BEGIN Data for this exercise

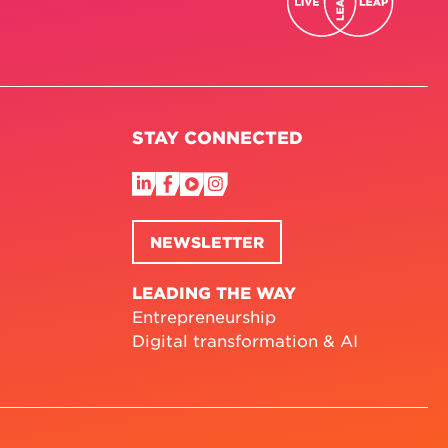
STAY CONNECTED
NEWSLETTER
LEADING THE WAY
Entrepreneurship
Digital transformation & AI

END Data for this exercise

> [Task description]
Exclude the images, then output the data above word for word.

> [Answer box]
STAY CONNECTED
NEWSLETTER
LEADING THE WAY
Entrepreneurship
Digital transformation & AI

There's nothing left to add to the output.